=== Section Start ===
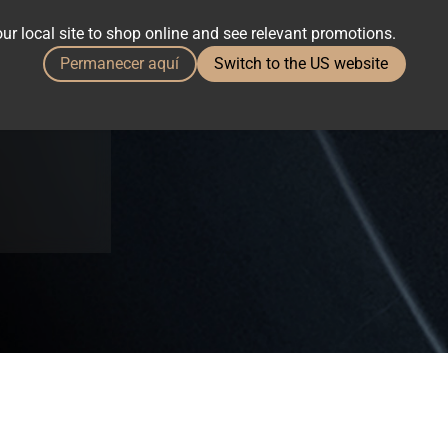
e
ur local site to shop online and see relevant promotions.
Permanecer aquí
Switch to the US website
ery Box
=== Section End ===
=== Section Start ===
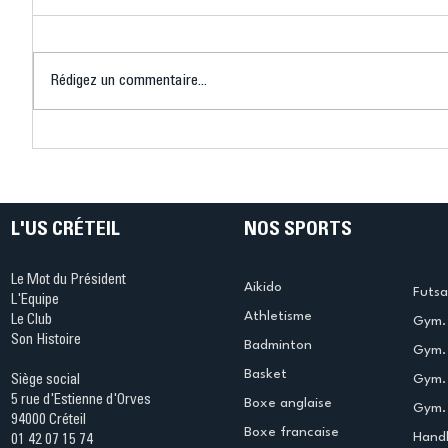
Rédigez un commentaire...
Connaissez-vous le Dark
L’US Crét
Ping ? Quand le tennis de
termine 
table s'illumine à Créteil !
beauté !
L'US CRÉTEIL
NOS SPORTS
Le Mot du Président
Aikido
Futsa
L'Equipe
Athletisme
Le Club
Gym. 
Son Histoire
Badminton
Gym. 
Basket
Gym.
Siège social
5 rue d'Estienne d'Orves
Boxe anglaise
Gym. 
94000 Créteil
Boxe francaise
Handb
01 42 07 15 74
=== Section End ===
* **What the exercise asks**
Would you copy out exactly the lines above that start at the one containing "Rédigez un commentaire..." and end at the one containing "01 42 07 15 74", inclusive?

* **Finished exercise**
Rédigez un commentaire...
Connaissez-vous le Dark
L’US Crét
Ping ? Quand le tennis de
termine 
table s'illumine à Créteil !
beauté !
L'US CRÉTEIL
NOS SPORTS
Le Mot du Président
Aikido
Futsa
L'Equipe
Athletisme
Le Club
Gym. 
Son Histoire
Badminton
Gym. 
Basket
Gym.
Siège social
5 rue d'Estienne d'Orves
Boxe anglaise
Gym. 
94000 Créteil
Boxe francaise
Handb
01 42 07 15 74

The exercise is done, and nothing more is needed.